Cockcroft argues that the new rule, ‘fit metrics to models’, is essential because infrastructure, data flow and ownership/organisation structure are often orthogonal and need to be linked in order to make sense of the metrics. After defining microservices as ‘loosely coupled service oriented architectures with bounded contexts’, a series of challenges associated with monitoring both microservices and container technology (such as Docker) were discussed in depth.

The first challenge presented was 'complexity'. Cockcroft stated that monolithic applications have unlimited internal dependencies, and can be vastly more complex than explicitly visible microservice dependencies. Instrumenting all of these external dependencies can be difficult. The second challenge, 'speed of change', presents difficulties with the rate of change that is now available with continuous deployment of container-based microservices:

Measuring CPU usage once a minute makes no sense for containers… Coping with rate of change is a big challenge for monitoring tools.

'Scale' was cited as the third monitoring challenge, which includes more than simply the number of running containers and machines. 'Cloud-native' concepts, such as regions and availability zones must be considered, as should the services themselves and the potential multiple versions running in parallel.

Cockcroft explained that ‘data flow’ is also an inherent challenge with a microservice architecture. Several tools such as Netflix’s Atlas (and associated applications), AppDynamics’ Application Performance Management application, and Twitter’s Zipkin can show the request flow across a few services. However, the interesting architectures have a lot of microservices, and this means that visualisation is a real challenge.

The possibility for 'failure' is an ever-present challenge is microservice applications. This is further compounded for failures that occur in cloud environments. For example, what should a monitoring/analytics platform show if an availability zone partition or failure occurs? By design, a cloud-native application will continue to work with partial availability zone failure, and so this is not necessarily a ‘failure’ per se. However, the system operators should be informed, and potentially application deployments halted.

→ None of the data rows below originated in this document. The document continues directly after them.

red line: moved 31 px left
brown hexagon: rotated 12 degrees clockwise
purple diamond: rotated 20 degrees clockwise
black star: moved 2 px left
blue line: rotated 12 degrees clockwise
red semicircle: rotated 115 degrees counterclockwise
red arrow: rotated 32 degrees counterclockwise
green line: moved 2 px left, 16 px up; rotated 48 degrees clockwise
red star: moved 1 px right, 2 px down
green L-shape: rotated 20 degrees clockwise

The challenge here is to understand and communicate common microservice failure patterns.

Testing of microservice and container monitoring tools at scale can quickly become expensive, and according it was suggested that simulation could be a viable alternative. Cockcroft introduced his ‘spigo’ (or ‘simianviz’) microservice simulator, which allows the modelling and visualising of interesting microservice architectures.

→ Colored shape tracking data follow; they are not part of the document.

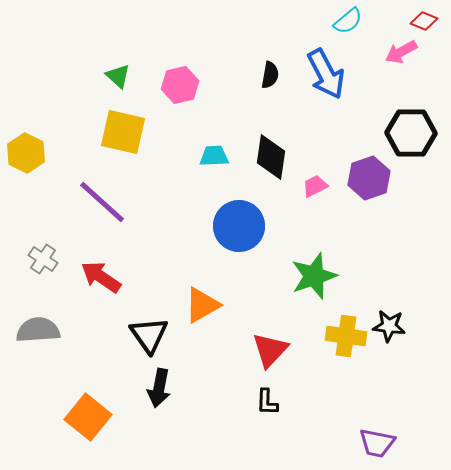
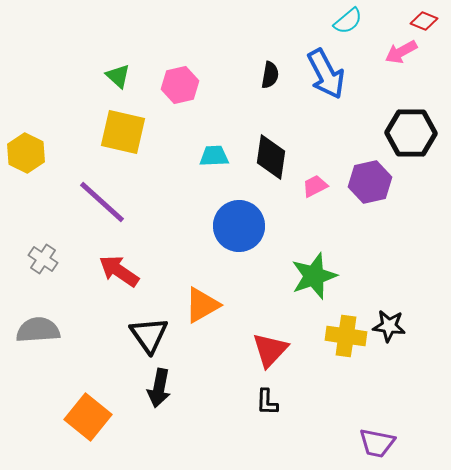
purple hexagon: moved 1 px right, 4 px down; rotated 6 degrees clockwise
red arrow: moved 18 px right, 6 px up
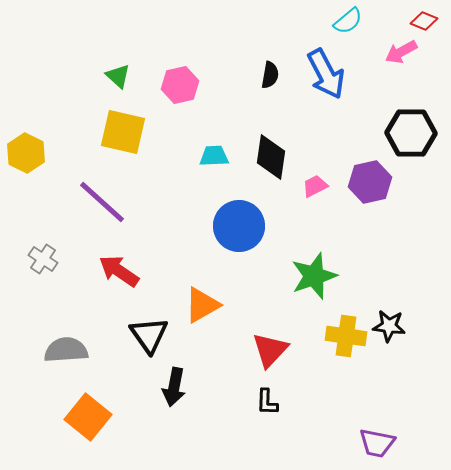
gray semicircle: moved 28 px right, 20 px down
black arrow: moved 15 px right, 1 px up
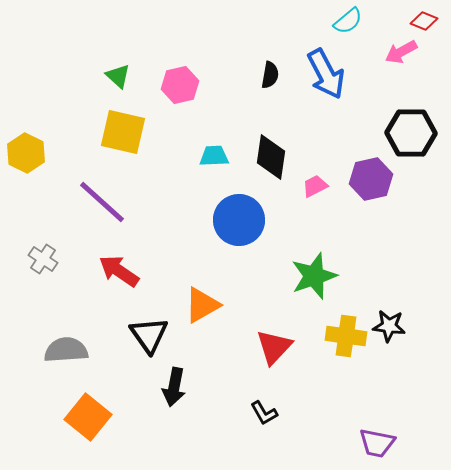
purple hexagon: moved 1 px right, 3 px up
blue circle: moved 6 px up
red triangle: moved 4 px right, 3 px up
black L-shape: moved 3 px left, 11 px down; rotated 32 degrees counterclockwise
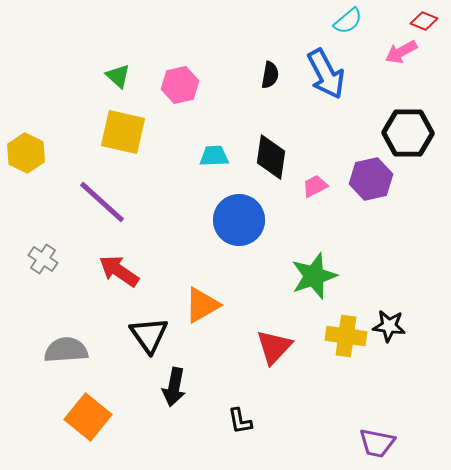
black hexagon: moved 3 px left
black L-shape: moved 24 px left, 8 px down; rotated 20 degrees clockwise
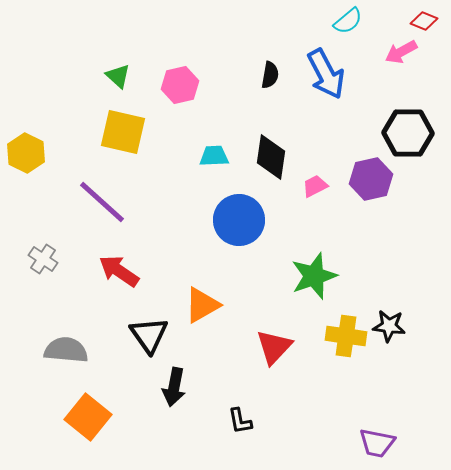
gray semicircle: rotated 9 degrees clockwise
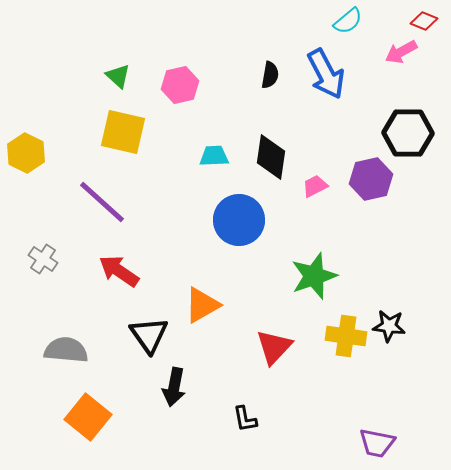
black L-shape: moved 5 px right, 2 px up
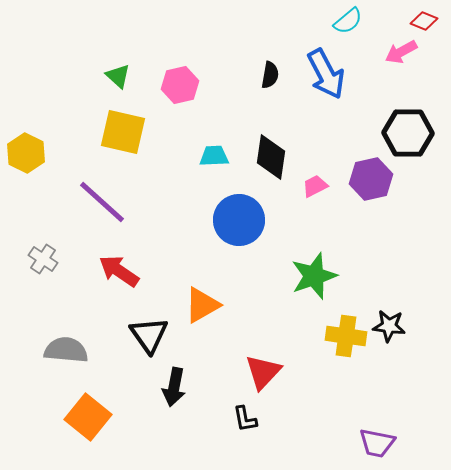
red triangle: moved 11 px left, 25 px down
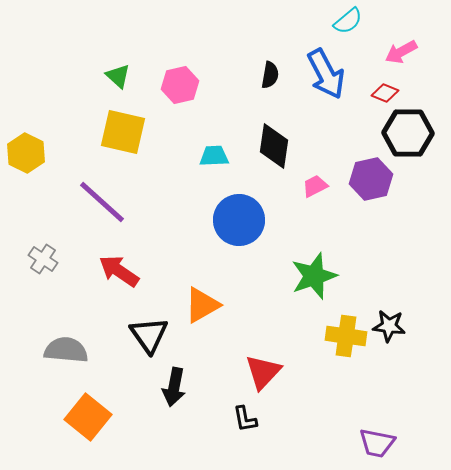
red diamond: moved 39 px left, 72 px down
black diamond: moved 3 px right, 11 px up
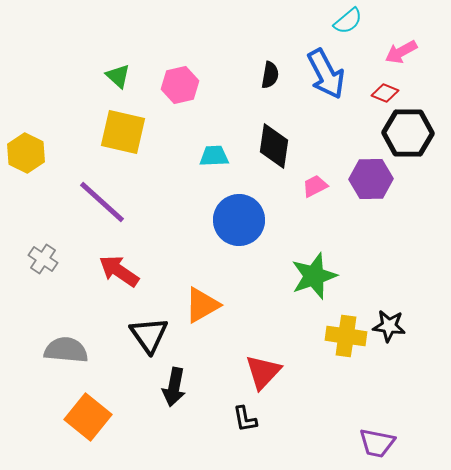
purple hexagon: rotated 12 degrees clockwise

Spigo/simianviz is a Go/D3.js-based application that can generate synthetic/test microservice systems. Large scale configurations of systems can be simulated, and the eventual goal is to support the stress testing of real monitoring tooling. Additionally, Cockcroft plans to add support into the tool for dynamically varying code push and autoscaling configurations, modelling of Netflix’s chaos gorilla for zone and region failures, and a WebSocket connection between spigo and simianviz displays.

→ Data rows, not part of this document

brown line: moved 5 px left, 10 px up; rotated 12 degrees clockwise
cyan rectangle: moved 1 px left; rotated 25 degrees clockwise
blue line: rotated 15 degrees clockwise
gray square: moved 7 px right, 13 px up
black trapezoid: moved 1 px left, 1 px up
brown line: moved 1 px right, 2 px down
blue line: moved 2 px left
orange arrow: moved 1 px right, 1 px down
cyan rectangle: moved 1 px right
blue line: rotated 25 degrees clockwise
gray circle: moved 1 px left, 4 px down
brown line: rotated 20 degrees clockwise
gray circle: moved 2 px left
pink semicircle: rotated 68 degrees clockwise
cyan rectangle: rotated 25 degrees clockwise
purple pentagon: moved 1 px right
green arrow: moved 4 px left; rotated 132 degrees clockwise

My challenge to you: Build your architecture in Spigo. Stress monitoring tools with it. Help fix monitoring for microservices!

More information and the slides for Adrian Cockcroft’s GlueCon talk can be found on Cockcroft’s SlideShare account. The code for Spigo/simianviz can be found on Github. GlueCon is an annual developer conference that focuses on cloud, DevOps, mobile, APIs and big data, and more information can be found on the GlueCon website.